The specific improvement is depicted in Fig. 3, the YOLOv8s network structure has undergone improvements in four key aspects: (a) The original YOLOv8s network’s feature pyramid network does not fully facilitate the exchange of semantic information between adjacent layers. As a solution, the SFPN structure is proposed to comprehensively exchange the semantic features of different layers. (b) An SDCN feature extraction module is proposed. (c) The trained model undergoes channel pruning to reduce redundant channels and further decrease its overall weight. (d) A MPDIOU_NMS algorithm is proposed.

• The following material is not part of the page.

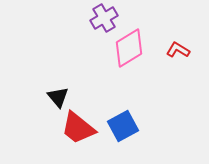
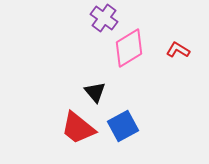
purple cross: rotated 24 degrees counterclockwise
black triangle: moved 37 px right, 5 px up
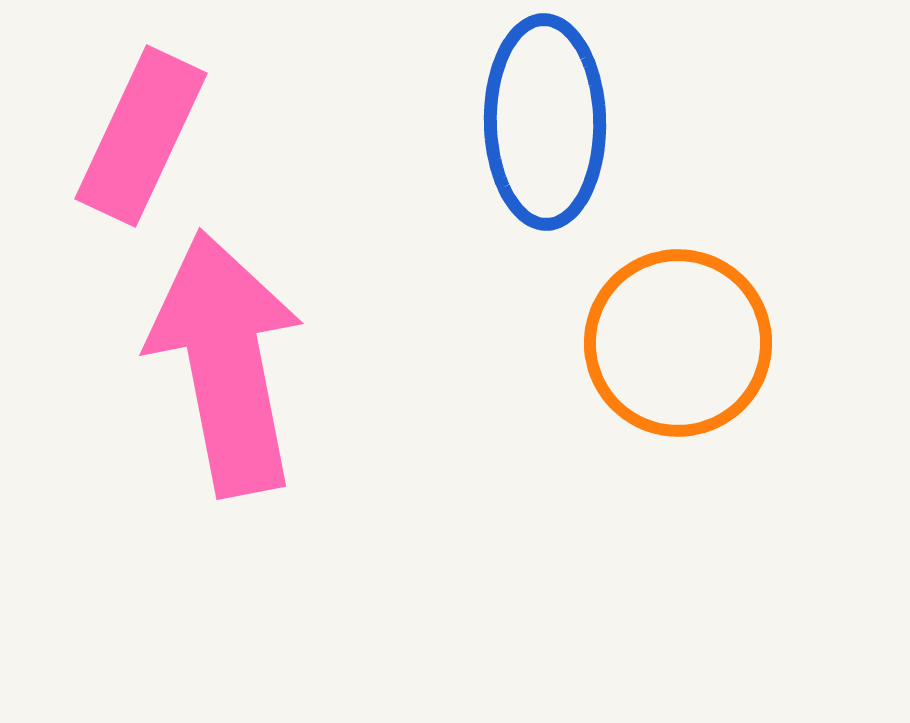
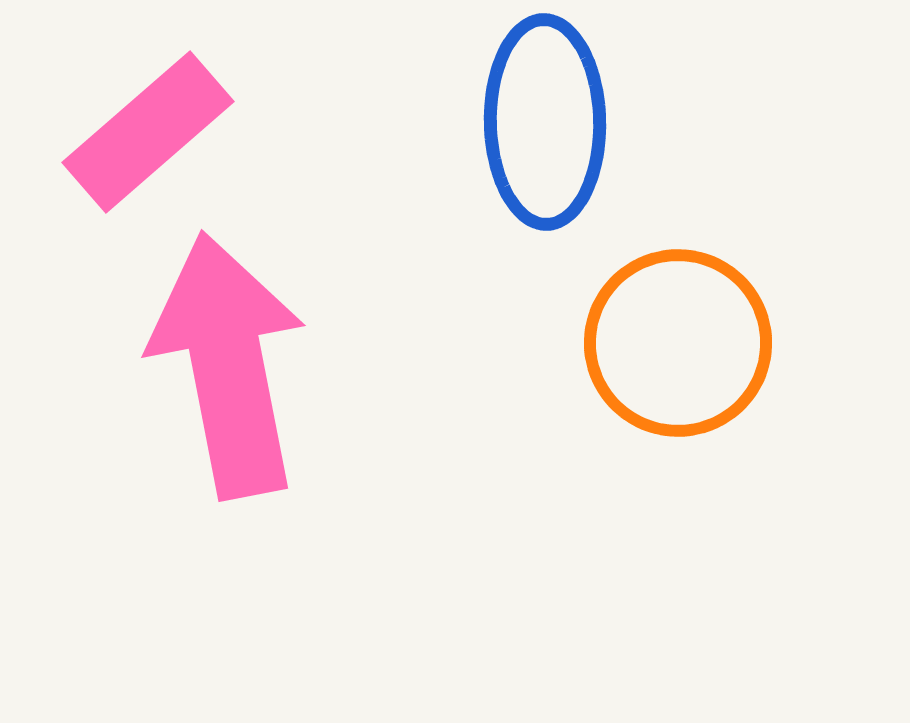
pink rectangle: moved 7 px right, 4 px up; rotated 24 degrees clockwise
pink arrow: moved 2 px right, 2 px down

Figure 3: Framework of L_YOLO algorithm

3.2.1 SFPN Structure

Considering that the texture characteristics of small targets may diminish or vanish as the network layers increase, this study proposes a SFPN framework derived from the original FPN (Fig. 4a) framework [25]. The objective is to facilitate the complete exchange of semantic features across various detection layers and address the issue of semantic feature degradation resulting from the increased depth of layers. The primary improvement is depicted in Fig. 4b, where the characteristics of each layer of the trunk network are incorporated into the 12th feature extraction layer, aiming to comprehensively integrate semantic information. Furthermore, the characteristics of layer 4 and layer 6 have been consolidated into layer 21 and layer 24, respectively, thereby enhancing the semantic information within the network.

Figure 4: SFPN

3.2.2 SDCN Module

The original YOLOv8s has limited feature extraction capability for dense and small targets. This paper introduces the SDCN module to replace the majority of feature extraction modules in the neck network. The specific replacement is illustrated in Fig. 5. The module exhibits further improved between the convolution feature extraction module version2 (DCNV2) module [26] and the squeeze Aggregated Excitation layer (SaElayer) [27]. The DCNV2 module is designed to effectively detect dense targets. The module primarily enhances the network’s receptive field by stacking multiple deformable convolution modules and incorporating additional skip connections to achieve a more comprehensive structure of gradient flow.

Figure 5: SDCN module

Excessive incorporation of the DCNV2 module may result in prolonged training time, while insufficient incorporation may lead to inadequate feature extraction capability of the model. Consequently, this study introduces a SaElayer module to the output of DCNV2, and the specific structure of the SDCN module is illustrated in Fig. 5. The SaElayer module combines the squeeze excitation network module and the dense layer. It also introduces multi-branch fully connected layers with different branch sizes to enhance the network’s ability to capture global knowledge. Consequently, incorporating the SaElayer module can enhance the network’s focus on valuable semantic information and optimize network bandwidth to reduce model training time.

3.2.3 Channel Pruning

Owing to the constraints of mobile device capabilities, models with excessive parameters cannot be accommodated, necessitating the pruning of the trained YOLOv8s model [28]. Given the low mAP of the basic models in both datasets, the approach taken in this study is to reduce model parameters and complexity while preserving accuracy. In this paper, a Slim pruning method is employed [29], and its operational principle is depicted in Fig. 6. This method involves three steps to simplify the initial network. Firstly, the network must undergo sparse training, followed by model pruning, and ultimately, the pruned model is restored. If the model is multi-channel, the algorithm also generates supplementary branches.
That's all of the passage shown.